ECONOMY

European Commission boosts Greek market liquidity

European Commission boosts Greek market liquidity

The European Commission gave a fresh boost to the Greek economy on Friday by approving a lifeline of 2 billion euros for the country’s businesses.

Greece had requested support in the form of loan collateral that will be granted to local banks through the Hellenic Development Bank, so as to cover loans for corporate liquidity.

The program, according to a Commission statement on Friday, is open to all Greek enterprises except for banks and businesses in the agricultural and fish farming sectors that are not included in the European Regional Development Fund.

The government measures cover loan collateral for working capital for a limited amount and period. The risk being undertaken by the state does not exceed 80 percent of the loans guaranteed, while the collateral may not cover any more than 40 percent of the total volume of loans each bank issues.

The Commission said that this minimizes the risk for the state and ensures “that support is swiftly available at favorable conditions.”

Development Minister Adonis Georgiadis told Skai TV on Saturday that the 2-billion-euro support measure will allow the domestic credit system to leverage up to 7 billion euros for funding enterprises. He said that firms will be able to start applying at banks for those loans in late April or early May, for working capital of up to 25 percent of their annual turnover.

“This Greek scheme of 2 billion euros enables the granting of guarantees on working capital loans to help Greek businesses cover immediate working capital needs and continue their activities in these difficult times.
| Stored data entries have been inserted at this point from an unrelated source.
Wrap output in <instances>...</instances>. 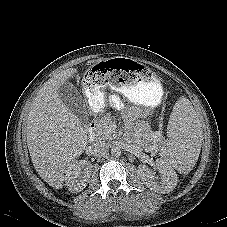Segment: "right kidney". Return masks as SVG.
<instances>
[{
  "mask_svg": "<svg viewBox=\"0 0 227 227\" xmlns=\"http://www.w3.org/2000/svg\"><path fill=\"white\" fill-rule=\"evenodd\" d=\"M92 165L85 160H73L66 169L65 185L73 193L81 192L90 180Z\"/></svg>",
  "mask_w": 227,
  "mask_h": 227,
  "instance_id": "ca27d5eb",
  "label": "right kidney"
}]
</instances>
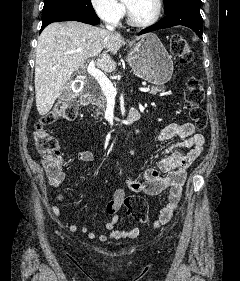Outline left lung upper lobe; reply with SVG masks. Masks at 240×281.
<instances>
[{"instance_id":"1","label":"left lung upper lobe","mask_w":240,"mask_h":281,"mask_svg":"<svg viewBox=\"0 0 240 281\" xmlns=\"http://www.w3.org/2000/svg\"><path fill=\"white\" fill-rule=\"evenodd\" d=\"M183 3H195L201 5V0H164L165 13H168L170 10Z\"/></svg>"}]
</instances>
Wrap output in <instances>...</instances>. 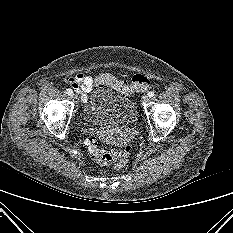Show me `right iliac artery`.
<instances>
[{
    "mask_svg": "<svg viewBox=\"0 0 233 233\" xmlns=\"http://www.w3.org/2000/svg\"><path fill=\"white\" fill-rule=\"evenodd\" d=\"M66 92L68 93V95H72V94H73V91H72L70 88H68V89L66 90Z\"/></svg>",
    "mask_w": 233,
    "mask_h": 233,
    "instance_id": "82829eb1",
    "label": "right iliac artery"
}]
</instances>
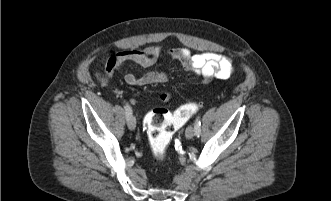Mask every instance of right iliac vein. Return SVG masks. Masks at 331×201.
<instances>
[{
	"instance_id": "1",
	"label": "right iliac vein",
	"mask_w": 331,
	"mask_h": 201,
	"mask_svg": "<svg viewBox=\"0 0 331 201\" xmlns=\"http://www.w3.org/2000/svg\"><path fill=\"white\" fill-rule=\"evenodd\" d=\"M127 125H128L130 130H135V128H136V119H135V117L131 116L127 120Z\"/></svg>"
}]
</instances>
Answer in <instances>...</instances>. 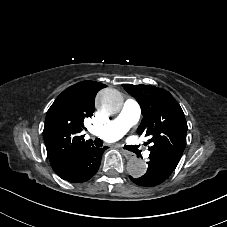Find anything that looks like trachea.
I'll list each match as a JSON object with an SVG mask.
<instances>
[{
  "label": "trachea",
  "mask_w": 227,
  "mask_h": 227,
  "mask_svg": "<svg viewBox=\"0 0 227 227\" xmlns=\"http://www.w3.org/2000/svg\"><path fill=\"white\" fill-rule=\"evenodd\" d=\"M94 144L97 146V147H102L103 146V141L100 139V138H96L94 140ZM125 148H127V146H125Z\"/></svg>",
  "instance_id": "trachea-1"
}]
</instances>
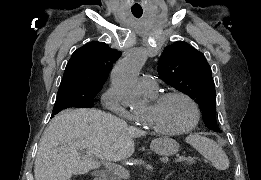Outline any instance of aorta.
<instances>
[{
    "mask_svg": "<svg viewBox=\"0 0 261 180\" xmlns=\"http://www.w3.org/2000/svg\"><path fill=\"white\" fill-rule=\"evenodd\" d=\"M145 60V52L135 50L122 58L111 72L112 87L123 106L138 109L143 105L137 78Z\"/></svg>",
    "mask_w": 261,
    "mask_h": 180,
    "instance_id": "762f6f07",
    "label": "aorta"
}]
</instances>
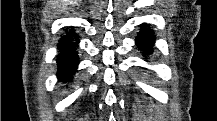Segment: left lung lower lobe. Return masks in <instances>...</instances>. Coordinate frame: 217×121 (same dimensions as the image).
Masks as SVG:
<instances>
[{
  "instance_id": "1",
  "label": "left lung lower lobe",
  "mask_w": 217,
  "mask_h": 121,
  "mask_svg": "<svg viewBox=\"0 0 217 121\" xmlns=\"http://www.w3.org/2000/svg\"><path fill=\"white\" fill-rule=\"evenodd\" d=\"M155 43V36L150 28H146L145 24L141 31L136 36V45L142 50L144 56H148L153 52V44Z\"/></svg>"
}]
</instances>
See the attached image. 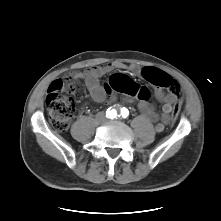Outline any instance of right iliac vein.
<instances>
[{"mask_svg":"<svg viewBox=\"0 0 221 221\" xmlns=\"http://www.w3.org/2000/svg\"><path fill=\"white\" fill-rule=\"evenodd\" d=\"M102 119H104V116H103V115H100V116H99V120H102Z\"/></svg>","mask_w":221,"mask_h":221,"instance_id":"obj_1","label":"right iliac vein"}]
</instances>
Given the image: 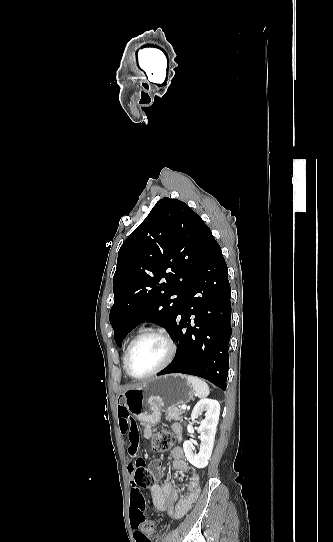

We continue working closely with Member States to ensure that national support measures can be put in place in a coordinated and effective way, in line with EU rules,” European Commission Executive Vice-President Margrethe Vestager, who is in charge of competition policy, was quoted as saying in a statement on Friday.

This decision forms part of the broader easing of the European Union’s regulatory framework on state subsidies, so as to allow the greatest possible leeway to member-states to support their economies during the coronavirus crisis.